A bakery and restaurant chain from Guatemala is making its entry into the United States market, with a first location set to open in Dallas in 2018.
Called San Martín Bakery, the bakery-restaurant will open its first location outside of Central America in Dallas' trendy Uptown neighborhood, where it will offer European-styled baked goods including sourdough breads, croissants, and other puff pastries, along with a cozy cafe open for breakfast, lunch, and dinner.
Manager Gabriel Castillo says they're aiming to open by mid- to late-summer.
San Martin Bakery was founded in 1974, and operates nearly 40 locations across Guatemala and El Salvador. Although they are a chain, they pride themselves on keeping each location unique.
Their menu includes burgers, sandwiches, wraps, and pastas. There is soup served in a round boule loaf; salads; queso; sandwiches on ciabatta bread, and sub sandwiches on long baguettes. There are rustic pizzas, baked in a stone oven.
"We have some things that will be new to the U.S.," Castillo says. "We do croissants filled with Nutella, we do a salty beef-filled croissant, we do croissants with chicken, different empanadas, and a pastry filled with guyabana and cream cheese."
Their bread situation is serious.
"The restaurant specializes in rustic pizza since we are bread makers, that's how we grew," he says. "Our breads are amazing, the crust and the dough are different from most of what you find in Dallas.

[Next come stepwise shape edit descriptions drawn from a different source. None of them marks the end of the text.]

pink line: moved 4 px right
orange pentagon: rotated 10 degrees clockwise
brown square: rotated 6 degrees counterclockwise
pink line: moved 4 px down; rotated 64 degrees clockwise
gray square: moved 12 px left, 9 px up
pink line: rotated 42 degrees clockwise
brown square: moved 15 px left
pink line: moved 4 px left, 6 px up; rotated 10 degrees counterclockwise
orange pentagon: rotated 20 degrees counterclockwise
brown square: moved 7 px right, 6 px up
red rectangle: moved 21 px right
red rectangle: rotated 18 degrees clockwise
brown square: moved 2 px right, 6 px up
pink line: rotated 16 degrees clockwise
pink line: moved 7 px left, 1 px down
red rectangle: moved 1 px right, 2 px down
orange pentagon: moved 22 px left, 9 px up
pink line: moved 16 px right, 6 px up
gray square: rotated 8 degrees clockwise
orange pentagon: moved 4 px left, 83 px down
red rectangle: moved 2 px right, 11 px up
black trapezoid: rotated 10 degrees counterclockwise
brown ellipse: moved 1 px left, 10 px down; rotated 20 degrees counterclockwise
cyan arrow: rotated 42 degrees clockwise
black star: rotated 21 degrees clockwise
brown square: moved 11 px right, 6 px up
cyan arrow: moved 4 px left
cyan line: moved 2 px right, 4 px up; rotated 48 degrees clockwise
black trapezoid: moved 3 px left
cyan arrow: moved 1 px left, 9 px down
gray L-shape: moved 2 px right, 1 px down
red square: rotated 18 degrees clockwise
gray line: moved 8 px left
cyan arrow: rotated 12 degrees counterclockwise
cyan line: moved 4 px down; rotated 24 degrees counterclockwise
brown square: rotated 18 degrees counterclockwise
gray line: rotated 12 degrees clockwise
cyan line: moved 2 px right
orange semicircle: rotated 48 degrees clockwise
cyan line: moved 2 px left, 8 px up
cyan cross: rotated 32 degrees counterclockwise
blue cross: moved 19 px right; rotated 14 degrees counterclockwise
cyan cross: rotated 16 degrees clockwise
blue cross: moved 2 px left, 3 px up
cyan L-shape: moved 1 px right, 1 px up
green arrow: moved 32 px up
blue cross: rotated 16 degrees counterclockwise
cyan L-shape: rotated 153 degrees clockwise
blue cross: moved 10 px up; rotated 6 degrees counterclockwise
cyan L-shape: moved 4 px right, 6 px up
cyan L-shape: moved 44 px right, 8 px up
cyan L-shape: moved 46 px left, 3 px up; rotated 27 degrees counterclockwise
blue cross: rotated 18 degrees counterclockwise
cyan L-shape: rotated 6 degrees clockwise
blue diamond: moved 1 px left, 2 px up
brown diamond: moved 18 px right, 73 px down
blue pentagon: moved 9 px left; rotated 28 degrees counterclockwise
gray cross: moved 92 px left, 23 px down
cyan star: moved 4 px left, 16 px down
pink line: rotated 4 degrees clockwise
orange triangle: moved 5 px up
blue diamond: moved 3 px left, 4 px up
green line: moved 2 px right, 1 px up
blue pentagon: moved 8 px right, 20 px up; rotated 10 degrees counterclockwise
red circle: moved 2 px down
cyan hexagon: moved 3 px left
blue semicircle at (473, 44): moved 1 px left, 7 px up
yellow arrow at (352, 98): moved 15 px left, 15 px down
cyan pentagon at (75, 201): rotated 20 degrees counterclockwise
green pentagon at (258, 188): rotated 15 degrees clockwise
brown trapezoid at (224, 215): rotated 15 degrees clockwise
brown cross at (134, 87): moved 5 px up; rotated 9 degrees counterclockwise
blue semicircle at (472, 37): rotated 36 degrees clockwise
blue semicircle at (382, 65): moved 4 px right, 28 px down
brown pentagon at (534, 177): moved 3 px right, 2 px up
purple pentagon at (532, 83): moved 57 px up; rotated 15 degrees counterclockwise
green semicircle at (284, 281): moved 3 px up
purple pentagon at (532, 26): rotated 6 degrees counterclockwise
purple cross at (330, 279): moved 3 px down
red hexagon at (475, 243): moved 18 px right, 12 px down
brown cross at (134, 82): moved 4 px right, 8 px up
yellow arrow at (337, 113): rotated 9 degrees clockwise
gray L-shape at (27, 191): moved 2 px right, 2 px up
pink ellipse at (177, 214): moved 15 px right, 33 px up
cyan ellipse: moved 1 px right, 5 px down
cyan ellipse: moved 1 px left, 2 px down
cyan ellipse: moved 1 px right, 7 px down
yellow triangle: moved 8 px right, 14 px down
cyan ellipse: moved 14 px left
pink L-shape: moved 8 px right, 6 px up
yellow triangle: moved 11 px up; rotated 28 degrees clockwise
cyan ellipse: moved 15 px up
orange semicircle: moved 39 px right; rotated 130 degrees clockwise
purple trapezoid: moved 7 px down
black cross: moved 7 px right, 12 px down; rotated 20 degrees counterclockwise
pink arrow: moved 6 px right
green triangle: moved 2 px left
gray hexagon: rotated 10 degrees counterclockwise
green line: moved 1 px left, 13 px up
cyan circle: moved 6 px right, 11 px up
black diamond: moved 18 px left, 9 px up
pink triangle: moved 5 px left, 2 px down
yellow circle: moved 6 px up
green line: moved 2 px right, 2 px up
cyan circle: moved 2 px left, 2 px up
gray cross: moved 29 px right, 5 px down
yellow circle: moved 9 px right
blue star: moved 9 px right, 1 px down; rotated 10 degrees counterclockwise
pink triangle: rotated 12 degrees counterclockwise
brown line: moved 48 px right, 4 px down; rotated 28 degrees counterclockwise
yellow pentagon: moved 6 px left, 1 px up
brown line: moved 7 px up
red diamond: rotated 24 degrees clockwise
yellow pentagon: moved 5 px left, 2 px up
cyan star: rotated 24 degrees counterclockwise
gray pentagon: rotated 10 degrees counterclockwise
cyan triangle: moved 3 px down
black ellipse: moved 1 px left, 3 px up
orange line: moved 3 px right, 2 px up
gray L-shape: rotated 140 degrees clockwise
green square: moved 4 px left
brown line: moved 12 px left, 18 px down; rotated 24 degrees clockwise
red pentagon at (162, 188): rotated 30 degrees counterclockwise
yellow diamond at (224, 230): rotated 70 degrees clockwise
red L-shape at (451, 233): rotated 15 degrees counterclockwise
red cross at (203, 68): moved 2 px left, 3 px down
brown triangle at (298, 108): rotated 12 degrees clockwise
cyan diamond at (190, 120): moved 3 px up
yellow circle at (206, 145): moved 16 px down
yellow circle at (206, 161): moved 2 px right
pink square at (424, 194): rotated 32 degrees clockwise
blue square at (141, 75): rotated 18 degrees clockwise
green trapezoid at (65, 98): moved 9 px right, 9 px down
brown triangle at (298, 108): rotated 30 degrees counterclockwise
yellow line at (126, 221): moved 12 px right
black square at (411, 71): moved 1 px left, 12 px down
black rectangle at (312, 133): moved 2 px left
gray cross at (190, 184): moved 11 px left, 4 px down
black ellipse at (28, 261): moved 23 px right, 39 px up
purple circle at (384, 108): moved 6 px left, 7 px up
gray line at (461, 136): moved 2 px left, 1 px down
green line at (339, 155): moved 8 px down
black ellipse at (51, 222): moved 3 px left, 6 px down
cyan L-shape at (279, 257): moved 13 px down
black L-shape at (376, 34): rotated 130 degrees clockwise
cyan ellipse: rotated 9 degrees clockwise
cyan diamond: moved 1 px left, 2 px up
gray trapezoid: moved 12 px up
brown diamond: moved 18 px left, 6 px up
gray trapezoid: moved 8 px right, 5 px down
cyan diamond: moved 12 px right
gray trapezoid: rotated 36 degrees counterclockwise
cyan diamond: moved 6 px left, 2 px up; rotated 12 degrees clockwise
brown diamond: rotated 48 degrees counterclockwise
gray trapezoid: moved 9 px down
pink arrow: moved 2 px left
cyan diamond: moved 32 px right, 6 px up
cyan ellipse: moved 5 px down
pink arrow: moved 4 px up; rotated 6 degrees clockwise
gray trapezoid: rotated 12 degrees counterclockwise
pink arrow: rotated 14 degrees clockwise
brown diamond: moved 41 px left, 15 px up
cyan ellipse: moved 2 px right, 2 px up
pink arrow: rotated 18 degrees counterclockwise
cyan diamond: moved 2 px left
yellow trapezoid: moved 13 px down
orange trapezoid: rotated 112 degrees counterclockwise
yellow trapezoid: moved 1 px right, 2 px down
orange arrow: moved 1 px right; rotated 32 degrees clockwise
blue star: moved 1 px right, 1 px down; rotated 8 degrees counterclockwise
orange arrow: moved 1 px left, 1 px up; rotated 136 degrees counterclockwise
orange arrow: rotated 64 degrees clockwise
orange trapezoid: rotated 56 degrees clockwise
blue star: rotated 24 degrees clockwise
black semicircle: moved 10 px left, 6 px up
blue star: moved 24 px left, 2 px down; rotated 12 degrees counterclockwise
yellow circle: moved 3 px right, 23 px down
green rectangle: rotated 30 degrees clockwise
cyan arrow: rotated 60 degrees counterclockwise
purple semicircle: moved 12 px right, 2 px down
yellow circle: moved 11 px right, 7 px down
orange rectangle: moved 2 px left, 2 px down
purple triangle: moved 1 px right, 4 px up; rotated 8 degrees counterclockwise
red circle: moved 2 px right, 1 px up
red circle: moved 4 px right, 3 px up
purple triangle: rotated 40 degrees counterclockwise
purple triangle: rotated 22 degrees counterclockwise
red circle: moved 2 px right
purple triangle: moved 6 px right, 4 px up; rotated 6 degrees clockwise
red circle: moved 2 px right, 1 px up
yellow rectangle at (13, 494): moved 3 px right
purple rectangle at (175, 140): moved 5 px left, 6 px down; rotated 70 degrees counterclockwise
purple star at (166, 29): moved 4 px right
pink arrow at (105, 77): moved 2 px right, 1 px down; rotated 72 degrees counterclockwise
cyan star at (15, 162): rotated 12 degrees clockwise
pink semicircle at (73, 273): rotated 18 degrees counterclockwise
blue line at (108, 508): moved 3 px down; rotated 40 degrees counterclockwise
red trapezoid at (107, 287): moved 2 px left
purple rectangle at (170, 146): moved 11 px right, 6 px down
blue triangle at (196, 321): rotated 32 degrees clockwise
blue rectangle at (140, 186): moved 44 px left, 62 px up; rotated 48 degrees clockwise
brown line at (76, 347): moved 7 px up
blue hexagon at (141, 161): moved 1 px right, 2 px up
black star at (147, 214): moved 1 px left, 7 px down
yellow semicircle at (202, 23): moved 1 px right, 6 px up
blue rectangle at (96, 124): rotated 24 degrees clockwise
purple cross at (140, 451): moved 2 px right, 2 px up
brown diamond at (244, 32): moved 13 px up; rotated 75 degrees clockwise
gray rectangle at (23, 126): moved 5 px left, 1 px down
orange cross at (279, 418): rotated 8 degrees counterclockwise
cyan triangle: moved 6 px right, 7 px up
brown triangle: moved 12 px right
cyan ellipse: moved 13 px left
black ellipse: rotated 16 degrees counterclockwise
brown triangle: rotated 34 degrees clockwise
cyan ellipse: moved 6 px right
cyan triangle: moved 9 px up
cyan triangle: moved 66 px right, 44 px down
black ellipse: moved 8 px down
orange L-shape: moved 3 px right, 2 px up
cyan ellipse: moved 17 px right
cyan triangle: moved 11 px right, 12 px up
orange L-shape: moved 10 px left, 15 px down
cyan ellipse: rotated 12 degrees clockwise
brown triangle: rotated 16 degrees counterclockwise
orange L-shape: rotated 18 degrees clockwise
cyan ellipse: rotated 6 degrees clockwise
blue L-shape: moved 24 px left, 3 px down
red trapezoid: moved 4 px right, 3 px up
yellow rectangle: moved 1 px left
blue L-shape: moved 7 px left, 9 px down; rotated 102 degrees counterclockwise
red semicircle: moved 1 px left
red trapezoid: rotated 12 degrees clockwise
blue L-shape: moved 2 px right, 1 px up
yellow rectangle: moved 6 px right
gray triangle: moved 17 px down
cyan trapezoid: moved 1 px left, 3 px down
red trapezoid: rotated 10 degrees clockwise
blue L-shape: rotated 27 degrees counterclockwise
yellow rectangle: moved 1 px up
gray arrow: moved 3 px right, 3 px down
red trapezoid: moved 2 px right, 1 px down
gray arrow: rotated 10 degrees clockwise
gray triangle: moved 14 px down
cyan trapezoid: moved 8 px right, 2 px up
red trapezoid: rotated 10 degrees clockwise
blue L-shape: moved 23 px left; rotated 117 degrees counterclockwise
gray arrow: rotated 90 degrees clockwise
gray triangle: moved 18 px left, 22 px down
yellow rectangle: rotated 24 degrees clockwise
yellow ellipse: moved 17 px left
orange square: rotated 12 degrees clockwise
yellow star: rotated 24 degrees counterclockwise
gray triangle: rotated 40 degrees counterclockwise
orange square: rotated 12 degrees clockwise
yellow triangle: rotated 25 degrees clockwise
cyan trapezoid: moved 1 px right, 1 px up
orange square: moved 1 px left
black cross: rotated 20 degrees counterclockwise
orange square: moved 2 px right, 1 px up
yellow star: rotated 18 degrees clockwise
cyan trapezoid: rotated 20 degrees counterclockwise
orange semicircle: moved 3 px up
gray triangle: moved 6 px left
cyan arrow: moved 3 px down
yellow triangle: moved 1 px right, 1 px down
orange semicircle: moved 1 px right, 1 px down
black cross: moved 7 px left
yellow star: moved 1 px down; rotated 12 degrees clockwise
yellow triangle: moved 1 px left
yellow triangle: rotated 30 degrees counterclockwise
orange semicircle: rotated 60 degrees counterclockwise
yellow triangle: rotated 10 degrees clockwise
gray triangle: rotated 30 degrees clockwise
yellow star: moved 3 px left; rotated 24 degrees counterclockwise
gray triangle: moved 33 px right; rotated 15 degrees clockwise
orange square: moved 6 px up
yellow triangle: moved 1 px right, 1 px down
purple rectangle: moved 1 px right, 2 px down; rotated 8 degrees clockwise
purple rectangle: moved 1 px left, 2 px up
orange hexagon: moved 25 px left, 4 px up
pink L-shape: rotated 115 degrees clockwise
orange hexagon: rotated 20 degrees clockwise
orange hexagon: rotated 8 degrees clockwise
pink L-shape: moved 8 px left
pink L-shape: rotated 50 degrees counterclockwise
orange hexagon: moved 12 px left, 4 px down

We use a starter and ferment our dough for 48 hours. We observe European standards that we apply to our Latin cuisine."
There is also breakfast, and that means breakfast quesadillas, pupusas topped with sunny-side eggs, chilaquiles, eggs with fried plantains, benedicts, omelets, pancakes topped with Nutella, oatmeal, and French toast. The breakfast menu looks divine.
There's also beer, wine, and sangria, and smoothies made with yogurt.
The Dallas location will open at 3120 McKinney Ave., an address that was previously home to the McKinney Avenue Contemporary gallery, which departed Uptown in 2015. San Martin rebuilt from the ground up, a process beset by delays in design and construction, but one that the owners were determined to get right.
"We had many challenges in the build-out, but we focused on the end goal, which was that this had to be a perfect introduction of our concept in the United States," Castillo says.
The location will be 8,000 square feet, and will feature a San Martin trademark: a "live garden," AKA a lush wall covered with plants.
Castillo's brother attended Southern Methodist University which is what first put Dallas on their radar. But they soon saw that the city had other strengths as the location of their first foray into America.
"The people in Dallas are friendly and open to new things," Castillo says. "The city is also familiar with Latin American food in a way that other cities are not. And it's well known as a place where people dine out."
Given the dominant role that Guatemala plays as a major coffee grower, they are rightfully proud of their coffee.
"Guatemala has the best coffee in the world, and we work directly with farmers and roast our own beans," Castillo says. "We're changing the way farmers live. They used to export all of their coffee around the world. But we set up our roaster in Guatemala and started buying coffee and helped change the culture of coffee there. People who live in Guatemala can now enjoy the best coffees of Guatemala in our stores, and that used to be unheard of."